→ **ABOUT THIS TASK**:
Copy out all of the lines below exactly; the pictures do not belong in the copy.

Stored data entries:
_____
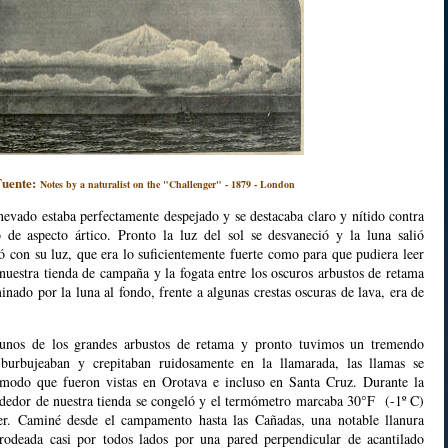
Fuente:
Notes by a naturalist on the "Challenger" - 1879 - London
 nevado estaba perfectamente despejado y se destacaba claro y nítido contra
 de aspecto ártico. Pronto la luz del sol se desvaneció y la luna salió
lló con su luz, que era lo suficientemente fuerte como para que pudiera leer
 nuestra tienda de campaña y la fogata entre los oscuros arbustos de retama
nado por la luna al fondo, frente a algunas crestas oscuras de lava, era de
unos de los grandes arbustos de retama y pronto tuvimos un tremendo
 burbujeaban y crepitaban ruidosamente en la llamarada, las llamas se
 modo que fueron vistas en Orotava e incluso en Santa Cruz. Durante la
rededor de nuestra tienda se congeló y el termómetro marcaba 30°F (-1º C)
er. Caminé desde el campamento hasta las Cañadas, una notable llanura
 rodeada casi por todos lados por una pared perpendicular de acantilado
_____
→ **RESPONSE TO THIS EXERCISE**:
Fuente:
Notes by a naturalist on the "Challenger" - 1879 - London
 nevado estaba perfectamente despejado y se destacaba claro y nítido contra
 de aspecto ártico. Pronto la luz del sol se desvaneció y la luna salió
lló con su luz, que era lo suficientemente fuerte como para que pudiera leer
 nuestra tienda de campaña y la fogata entre los oscuros arbustos de retama
nado por la luna al fondo, frente a algunas crestas oscuras de lava, era de
unos de los grandes arbustos de retama y pronto tuvimos un tremendo
 burbujeaban y crepitaban ruidosamente en la llamarada, las llamas se
 modo que fueron vistas en Orotava e incluso en Santa Cruz. Durante la
rededor de nuestra tienda se congeló y el termómetro marcaba 30°F (-1º C)
er. Caminé desde el campamento hasta las Cañadas, una notable llanura
 rodeada casi por todos lados por una pared perpendicular de acantilado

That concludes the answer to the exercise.